A Grã-Bretanha de 2011 evoca a França de 2005

A Grã-Bretanha de 2011 evoca a França de 2005

Gianni Carta

Londres vive novos saques e prisões na madrugada deste domingo. Conflitos começaram após polícia ter matado um morador negro na quinta-feira. Foto: Leon Neal

As cenas de jovens encapuzados a confrontar a polícia na Grã-Bretanha desde sábado, 7, evocam aquelas que varreram a França no final de 2005. Em ambos países a onda de violência foi provocada pela morte de integrantes de minorias pela polícia. Embora não disponham de AK-47s, os manifestantes adotaram táticas de guerrilha urbana, mobilizando-se por meio de redes sociais. Líderes políticos conservadores na França e Grã-Bretanha os qualificaram de ‘’escória’’, ou ‘’doentes’’. E as forças de segurança agiram, e agem, com a costumeira brutalidade. Até a noite de quarta-feira 10, 563 pessoas tinham sido presas e 105 indiciadas, na Grã-Bretanha.

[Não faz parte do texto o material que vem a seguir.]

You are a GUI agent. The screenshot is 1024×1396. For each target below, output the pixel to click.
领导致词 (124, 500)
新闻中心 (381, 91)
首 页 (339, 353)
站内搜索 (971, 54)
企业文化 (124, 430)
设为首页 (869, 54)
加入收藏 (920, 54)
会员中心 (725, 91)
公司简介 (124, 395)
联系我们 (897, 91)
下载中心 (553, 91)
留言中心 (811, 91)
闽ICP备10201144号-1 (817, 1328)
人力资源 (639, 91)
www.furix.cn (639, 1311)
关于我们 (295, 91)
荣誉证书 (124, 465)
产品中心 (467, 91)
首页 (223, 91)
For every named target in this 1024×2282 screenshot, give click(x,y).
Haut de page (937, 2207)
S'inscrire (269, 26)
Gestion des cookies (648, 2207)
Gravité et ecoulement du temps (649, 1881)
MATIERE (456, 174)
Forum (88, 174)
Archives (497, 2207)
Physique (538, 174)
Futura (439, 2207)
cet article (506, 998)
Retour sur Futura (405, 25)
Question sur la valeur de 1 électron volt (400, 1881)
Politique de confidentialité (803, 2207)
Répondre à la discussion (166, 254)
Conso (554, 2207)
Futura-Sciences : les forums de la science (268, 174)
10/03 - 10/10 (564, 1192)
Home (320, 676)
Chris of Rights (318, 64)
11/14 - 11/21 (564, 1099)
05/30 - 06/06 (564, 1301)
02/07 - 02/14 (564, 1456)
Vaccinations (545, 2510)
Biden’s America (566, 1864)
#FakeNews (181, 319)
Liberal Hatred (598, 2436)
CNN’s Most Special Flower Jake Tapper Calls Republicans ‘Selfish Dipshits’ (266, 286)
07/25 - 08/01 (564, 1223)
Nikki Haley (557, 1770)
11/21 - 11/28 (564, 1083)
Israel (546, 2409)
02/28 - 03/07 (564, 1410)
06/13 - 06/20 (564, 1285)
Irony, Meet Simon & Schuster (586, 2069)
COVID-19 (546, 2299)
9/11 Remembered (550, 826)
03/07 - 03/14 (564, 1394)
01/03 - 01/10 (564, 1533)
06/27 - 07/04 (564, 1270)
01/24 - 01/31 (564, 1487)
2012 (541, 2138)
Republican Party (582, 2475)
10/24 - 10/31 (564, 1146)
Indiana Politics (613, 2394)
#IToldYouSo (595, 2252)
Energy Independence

Por trás das mortes, há raízes profundas esparramadas por toda Europa: o capitalismo desenfreado e a subseqüente recessão criaram duas Grã-Bretanhas e duas Franças. E a fissura entre privilegiados e classes médias tende a se alastrar. No Reino Unido, por exemplo, o governo cortou os impostos do 1% dos mais endinheirados e aumentou o valor agregado em período de recessão. Mas, enquanto o nível de desemprego cresce no setor público, o programa de austeridade implementado pelo governo reduz a qualidade dos serviços. Ou seja, o poder aquisitivo das classes médias está em queda livre. Ao mesmo tempo, a fatia de pobres, em sua maior parte formada por minorias marginalizadas, está em ascensão.

Na Grã-Bretanha, os conflitos tiveram início numa manifestação pacífica no sábado em Tottenham, bairro a concentrar diversas etnias ao nordeste de Londres. Dois dias antes, a Scotland Yard matou Mark Duggan, um negro de 29 anos, pai de quatro filhos, no mesmo bairro. As circunstâncias a levar os oficiais a matá-lo são nebulosas. Nada de novo. No caso do brasileiro Jean Charles de Menezes, morto com vários tiros na testa num metrô londrino, a mítica Scotland Yard ofereceu uma versão, e depois outras.

Em Paris, não se sabe até que ponto a polícia esteve envolvida na morte de dois adolescentes muçulmanos. Para evitar uma enésima batida policial no subúrbio parisiense de Clichy-sous-Bois, em outubro de 2005, Bouna Traore, 15 anos, e Zyed Benna, 17 anos, morreram eletrocutados numa estação de transmissão elétrica. Habituados a ter de mostrar documentos a policiais, talvez tenham tentado evitar um interrogatório, que pode terminar na delegacia – e durar mais de quatro horas.

À época, o vice-prefeito socialista de Chichy-sous-Bois, Stéphane Testé, me disse: ‘’Não esperávamos ser o epicentro dessa crise nacional, mas os ingredientes para uma reação violenta coexistem aqui faz décadas’’. Muito diferente foi o discurso do então ministro do Interior Nicolas Sarkozy. Em busca de votos da extrema-direita para a presidencial de 2007, chamou os manifestantes a confrontar a polícia de ‘’escória’’.

Em Londres, o premier David Cameron fez um discurso parecido ao de Sarkozy, qualificando os manifestantes de ‘’doentes’’. Emendou Cameron: ‘’Se vocês têm idade suficiente para cometer esses crimes, têm idade suficiente para enfrentar as punições’’. Cameron, é compreensível, não está nada contente com as cenas de pessoas a saquear e vandalizar lojas, supermercados e residências em Londres e em várias cidades britânicas. Por isso, encurtou as férias na Toscana e convocou uma reunião parlamentar extraordinária para debater a onda de protestos na quinta-feira 11.


Num mundo ideal, Cameron deveria escutar Lee Jasper, ativista pelos direitos das minorias, para temperar seu discurso. Jasper disse para o diário italiano La Repubblica que as comunidades menos privilegiadas foram abandonadas ao seu destino. ‘’Condeno a violência, mas em parte. Condeno muito mais a violência econômica: o desemprego, a falta de oportunidade para os jovens no futuro. Essa violência não é reconhecida.’’ Lee Jasper está coberto de razão.